Our Commitment to Provide Quality Water
Drinking water for Scotts Valley Water District customers comes from wells that vary from 350 feet to 1,750 feet deep. Groundwater is pumped from the ground and filtered through a pressurized system of sand, gravel, and anthracite to remove iron, manganese, and hydrogen sulfide. Chemicals are introduced before and after filtration to oxidize the iron and clean the water. This treatment enables the District water to meet and exceed Federal and State drinking water standards.
Water Quality Testing
Providing our customers with the highest quality of water is a top priority. To meet this priority, the District employs State-certified water treatment operators who continuously monitor and test our water. Everyday water samples from various locations around the District are collected and analyzed either by District staff or by independent State-certified laboratories. Daily testing checks for residual chlorine, turbidity (cloudiness), color, odor, PH, iron, and manganese. But we don’t stop there. Extensive monthly, quarterly and annual tests are performed for the many other substances regulated by state and federal agencies.

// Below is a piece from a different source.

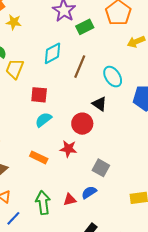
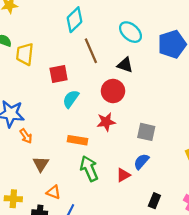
cyan diamond: (52, 53) -> (75, 20), moved
brown line: (80, 67) -> (91, 51), moved, turned -30
green arrow: (43, 203) -> (89, 169), moved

Water provided by the District meets or exceeds the strict requirements of both the State Water Resources Control Board and the Federal Drinking Water Drinking Standards.
Lead in Drinking Water
Lead is a naturally occurring metal that can be found in air, soil, dust, food, and water. However, lead is harmful if inhaled or swallowed. To minimize exposure to lead the U.S. Environmental Protection Agency has a standard and action level for drinking water. Currently, the Action Level for lead is 15 micrograms per liter (or parts per billion). The District tests for lead quarterly in source water pumped from wells and treated water as it leaves the treatment plants and our samples are always absent of lead. Since 1993, the District has regularly tested the water at a selected number of higher-risk homes that were constructed using copper pipes with lead solder prior to the 1986 federal ban on lead solder. Our monitoring is conducted in accordance with regulatory requirements and guidance. Get more information here.
Water Quality Report
The District is committed to transparency and providing comprehensive information about its water and operations to the community. To help with this commitment, the District produces an annual Consumer Confidence Report (CCR) that describes where your water comes from, what it contains and how it compares with State and Federal Drinking Water Standards. The report contains the actual result of hundreds of water quality tests conducted throughout the year as well as other information. We are proud of our water quality! Click here to view our most recent CCR.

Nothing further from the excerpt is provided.